Most life processes within an organism are governed by networks of interacting proteins. Some of these protein networks control functions within a single cell, while others control processes of a particular organ or of the organism as a whole. "In order to understand such a system you have to see it as modular; it has to have some coherence of structure," says Richard Karp.
One such "module" is the proteins that govern the Krebs cycle, a key step of cellular respiration that involves a series of more than a dozen chemical reactions, each initiated by a particular protein. The Krebs cycle, in turn, is part of a far larger module: the proteins that govern the process by which cells convert sugar and oxygen into carbon dioxide, water, and energy.
Karp, who works on combinatorial algorithms and computational complexity, and Michael Jordan, whose specialties are statistics and artificial intelligence, are working on separate projects that aim to illuminate these protein networks. For Jordan, who also holds an appointment in Berkeley's statistics department, a key tool is statistical inference. "Computation in the biological world is computation under uncertainty," he says.
EECS Professor Michael Jordan. (Photo by Peg Skorpinski) One of Jordan's recent projects—joint with Steven Brenner, a professor of biology at Berkeley, and Barbara Engelhardt, an EECS graduate student—is a methodology for predicting the functions of proteins. "The rate of sequencing is growing much faster than our understanding of functionality," Jordan says. "We often know a protein's sequence and structure but not its function." Researchers typically infer a particular protein's function from those of other proteins whose base sequences are similar. But this method alone often yields incorrect answers, Jordan says. On the other hand, data on how a protein evolved turns out to be a good predictor of function. Proteins that stem from a common ancestor are quite likely to play similar roles.
Jordan and his colleagues built a "phylogenetic tree" for the deaminase family, a protein family for which only a small fraction of the proteins' functions are known. Each branch of the tree was labeled with values indicating the probability over a particular time frame that a protein jumped to a new function. Applying sophisticated statistical inference techniques to this model, the researchers were able to predict protein function with 95% accuracy—far better than what other methods have achieved.
In another project, Jordan—along with Patrick Flaherty, an EECS graduate student, and Adam Arkin, a Berkeley biology professor—devised a model to help biologists find the most effective ways of exploring the intricate network of proteins involved in calcium signaling.
Calcium signaling is the process by which cells release calcium ions, which then act as signals to initiate various physiological processes. The calcium signaling process begins when a growth hormone (a protein) bonds to a receptor (also a protein) on the outside of the cell and triggers a protein cascade within the cell. The process is "a chain with lots of loops and at the end of the day it releases calcium," Jordan says.
Biologists often gain information about the role of a particular protein in a process by removing it and observing the effect. For a process as complex as calcium signaling, however, it's not clear which such experiments will yield the most information. Jordan and his collaborators addressed this problem by building a model—annotated with uncertainty—that determines which perturbations to the network would be most likely to increase overall certainty about its structure.
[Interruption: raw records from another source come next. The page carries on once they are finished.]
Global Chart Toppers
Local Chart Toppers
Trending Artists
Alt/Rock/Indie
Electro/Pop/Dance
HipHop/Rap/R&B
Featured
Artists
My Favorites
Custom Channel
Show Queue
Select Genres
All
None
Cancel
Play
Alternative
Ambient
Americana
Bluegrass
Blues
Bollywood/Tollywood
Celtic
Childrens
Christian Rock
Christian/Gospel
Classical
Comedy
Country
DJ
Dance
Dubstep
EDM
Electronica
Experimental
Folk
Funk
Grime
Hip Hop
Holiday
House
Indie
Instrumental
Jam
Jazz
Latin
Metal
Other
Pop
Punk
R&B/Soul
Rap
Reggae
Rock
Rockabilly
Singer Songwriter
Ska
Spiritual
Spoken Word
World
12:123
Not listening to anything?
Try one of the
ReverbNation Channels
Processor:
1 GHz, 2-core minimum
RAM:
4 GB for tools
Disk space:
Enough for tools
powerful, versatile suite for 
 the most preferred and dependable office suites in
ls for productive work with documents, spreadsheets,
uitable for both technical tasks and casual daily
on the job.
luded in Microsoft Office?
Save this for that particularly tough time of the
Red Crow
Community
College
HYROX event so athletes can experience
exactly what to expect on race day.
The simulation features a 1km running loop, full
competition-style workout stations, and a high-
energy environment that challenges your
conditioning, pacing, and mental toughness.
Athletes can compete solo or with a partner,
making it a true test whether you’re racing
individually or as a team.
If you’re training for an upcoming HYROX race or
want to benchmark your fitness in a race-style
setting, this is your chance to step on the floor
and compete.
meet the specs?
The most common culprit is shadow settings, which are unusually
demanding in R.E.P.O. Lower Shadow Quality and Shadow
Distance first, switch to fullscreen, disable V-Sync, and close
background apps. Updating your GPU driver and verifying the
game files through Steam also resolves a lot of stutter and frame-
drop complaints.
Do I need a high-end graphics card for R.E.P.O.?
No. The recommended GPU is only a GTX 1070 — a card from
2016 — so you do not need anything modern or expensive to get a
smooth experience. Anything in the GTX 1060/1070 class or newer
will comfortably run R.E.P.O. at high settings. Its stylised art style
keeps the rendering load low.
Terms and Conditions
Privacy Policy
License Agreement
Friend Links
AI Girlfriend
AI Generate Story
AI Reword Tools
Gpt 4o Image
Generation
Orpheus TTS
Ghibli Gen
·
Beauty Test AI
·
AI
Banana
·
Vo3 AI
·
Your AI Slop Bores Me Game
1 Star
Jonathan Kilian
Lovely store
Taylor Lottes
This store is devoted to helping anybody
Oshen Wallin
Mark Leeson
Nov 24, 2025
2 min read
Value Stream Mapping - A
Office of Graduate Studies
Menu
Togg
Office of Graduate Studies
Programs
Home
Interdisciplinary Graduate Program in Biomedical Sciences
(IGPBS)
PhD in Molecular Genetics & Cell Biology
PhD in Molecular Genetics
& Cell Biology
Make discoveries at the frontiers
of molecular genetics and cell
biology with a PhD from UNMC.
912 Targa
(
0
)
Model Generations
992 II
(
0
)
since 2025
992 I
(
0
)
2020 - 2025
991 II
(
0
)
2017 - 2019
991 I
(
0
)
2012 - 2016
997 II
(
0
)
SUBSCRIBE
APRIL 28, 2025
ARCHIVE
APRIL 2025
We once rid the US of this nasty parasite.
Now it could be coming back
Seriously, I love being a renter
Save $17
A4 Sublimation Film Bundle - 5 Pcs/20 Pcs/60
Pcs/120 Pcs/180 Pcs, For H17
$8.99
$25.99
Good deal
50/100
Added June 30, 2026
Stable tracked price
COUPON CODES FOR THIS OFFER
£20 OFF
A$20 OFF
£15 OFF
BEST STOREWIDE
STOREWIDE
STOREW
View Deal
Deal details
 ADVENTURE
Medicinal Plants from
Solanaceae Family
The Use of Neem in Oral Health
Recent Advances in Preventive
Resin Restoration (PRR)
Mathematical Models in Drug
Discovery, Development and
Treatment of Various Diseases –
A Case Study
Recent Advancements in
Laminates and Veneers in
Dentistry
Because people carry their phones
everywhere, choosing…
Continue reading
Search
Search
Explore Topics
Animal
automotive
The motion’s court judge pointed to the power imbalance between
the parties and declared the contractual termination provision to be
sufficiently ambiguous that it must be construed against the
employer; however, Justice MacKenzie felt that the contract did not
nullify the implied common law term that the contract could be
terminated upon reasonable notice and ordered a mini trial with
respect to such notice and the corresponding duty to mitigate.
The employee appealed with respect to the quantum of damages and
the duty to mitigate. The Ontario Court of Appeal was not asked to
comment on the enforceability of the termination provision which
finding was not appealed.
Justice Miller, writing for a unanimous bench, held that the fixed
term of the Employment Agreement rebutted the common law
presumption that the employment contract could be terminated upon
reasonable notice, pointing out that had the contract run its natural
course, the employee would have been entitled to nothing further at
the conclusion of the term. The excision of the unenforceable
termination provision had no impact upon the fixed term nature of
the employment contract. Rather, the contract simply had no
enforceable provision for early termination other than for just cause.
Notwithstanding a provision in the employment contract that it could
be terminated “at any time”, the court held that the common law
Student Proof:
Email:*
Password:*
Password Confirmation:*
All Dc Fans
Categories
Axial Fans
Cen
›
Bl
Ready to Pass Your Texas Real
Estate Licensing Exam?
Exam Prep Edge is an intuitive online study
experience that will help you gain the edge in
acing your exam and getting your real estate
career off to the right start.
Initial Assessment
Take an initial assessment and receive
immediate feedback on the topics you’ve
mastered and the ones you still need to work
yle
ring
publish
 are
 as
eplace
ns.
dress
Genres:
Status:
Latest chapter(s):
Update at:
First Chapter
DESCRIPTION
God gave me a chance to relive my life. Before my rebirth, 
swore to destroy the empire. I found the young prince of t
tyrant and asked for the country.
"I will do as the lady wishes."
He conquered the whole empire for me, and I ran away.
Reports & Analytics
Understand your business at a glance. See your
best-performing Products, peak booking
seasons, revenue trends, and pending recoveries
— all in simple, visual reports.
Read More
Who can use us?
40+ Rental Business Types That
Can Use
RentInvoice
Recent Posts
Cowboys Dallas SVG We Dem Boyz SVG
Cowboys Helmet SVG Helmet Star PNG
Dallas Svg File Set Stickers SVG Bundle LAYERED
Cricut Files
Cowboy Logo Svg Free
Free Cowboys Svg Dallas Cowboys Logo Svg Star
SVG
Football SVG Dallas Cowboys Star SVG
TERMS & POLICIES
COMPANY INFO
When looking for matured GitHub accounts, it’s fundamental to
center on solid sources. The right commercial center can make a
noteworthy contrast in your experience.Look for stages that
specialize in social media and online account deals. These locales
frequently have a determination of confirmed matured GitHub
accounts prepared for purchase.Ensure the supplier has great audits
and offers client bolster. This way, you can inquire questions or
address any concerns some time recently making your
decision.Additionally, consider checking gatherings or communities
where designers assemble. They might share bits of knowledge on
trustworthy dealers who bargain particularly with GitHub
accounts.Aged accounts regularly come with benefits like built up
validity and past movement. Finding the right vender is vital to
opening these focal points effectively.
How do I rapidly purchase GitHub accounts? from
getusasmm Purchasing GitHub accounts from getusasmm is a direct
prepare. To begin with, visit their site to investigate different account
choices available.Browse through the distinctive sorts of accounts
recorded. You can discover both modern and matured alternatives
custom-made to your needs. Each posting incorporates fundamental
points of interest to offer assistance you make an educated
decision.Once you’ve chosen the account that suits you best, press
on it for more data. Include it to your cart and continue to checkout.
EECS Professor Richard Karp. (Photo by Peg Skorpinski) Meanwhile, Karp has been drawing on his expertise in combinatorial algorithms to devise techniques for discovering protein modules. In one recent project, he came up with a way of searching for clusters of interacting proteins that are conserved across several species. "You would expect that similar organisms have similar protein interactions," says Karp. "Seeing clusters that are conserved across species yields stronger evidence of their functional significance.
Using statistical and algorithmic techniques, he and then-postdoctoral researcher Roded Sharan, now at Tel Aviv University—together with computer scientists and biologists at the Institute of Genetics in Karlsruhe, Germany and bioengineers at University of California, San Diego—found thousands of protein clusters that were common to three related species: yeast, roundworms, and fruit flies. To find the clusters, the researchers first used data from biologists to assign a statistical likelihood to whether a given protein pair interacts and then used this data to weight the edges of a graph of proteins for each organism. Using a measure of similarity for proteins in different organisms, the researchers then matched proteins across the different species.
Because finding all high-weight structures on this giant composite graph would be computationally infeasible, Karp and his colleagues resorted to a combination of algorithmic and heuristic techniques to find approximately 200 candidate protein modules conserved across all three species. The model predicted thousands of previously unknown protein-protein interactions, 60 of which were tested by the biologists in the group. The model's predictions were found to be about 50 percent accurate. "This is strong predictive evidence given that the probability that random proteins interact is essentially zero," Karp says.